[[ DATA PROVIDED, beginning ]]
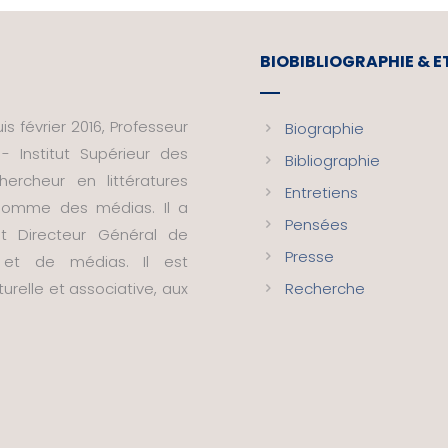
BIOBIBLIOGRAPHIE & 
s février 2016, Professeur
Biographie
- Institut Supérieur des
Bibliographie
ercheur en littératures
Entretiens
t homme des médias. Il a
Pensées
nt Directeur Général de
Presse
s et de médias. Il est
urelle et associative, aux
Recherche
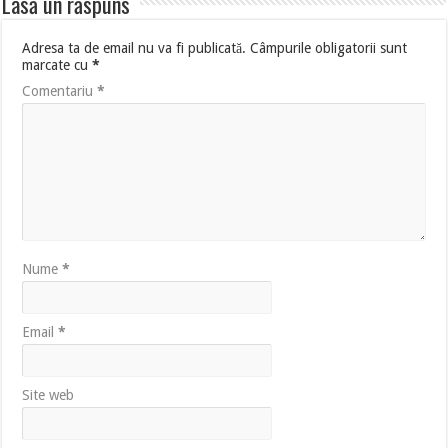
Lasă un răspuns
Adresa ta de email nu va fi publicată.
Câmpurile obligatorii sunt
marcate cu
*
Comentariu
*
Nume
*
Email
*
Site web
[[ DATA PROVIDED, end ]]
[[ DATA PROVIDED, beginning ]]
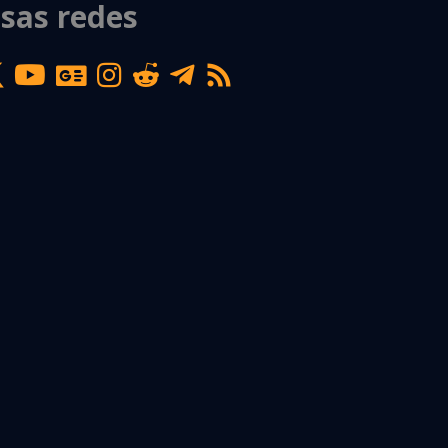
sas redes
[[ DATA PROVIDED, end ]]
[[ DATA PROVIDED, beginning ]]
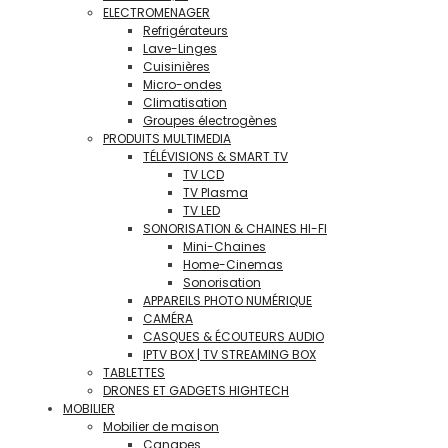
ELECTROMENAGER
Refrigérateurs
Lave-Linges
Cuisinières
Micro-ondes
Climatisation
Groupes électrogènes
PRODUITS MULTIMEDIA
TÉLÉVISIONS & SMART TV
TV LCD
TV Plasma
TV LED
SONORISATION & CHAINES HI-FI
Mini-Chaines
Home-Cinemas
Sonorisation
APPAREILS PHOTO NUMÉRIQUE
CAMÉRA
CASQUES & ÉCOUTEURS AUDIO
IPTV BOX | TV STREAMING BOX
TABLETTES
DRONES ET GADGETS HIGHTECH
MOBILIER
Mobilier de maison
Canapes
[[ DATA PROVIDED, end ]]
Pick out and copy the lines of the entries that hold the string "médias".

t homme des médias. Il a
s et de médias. Il est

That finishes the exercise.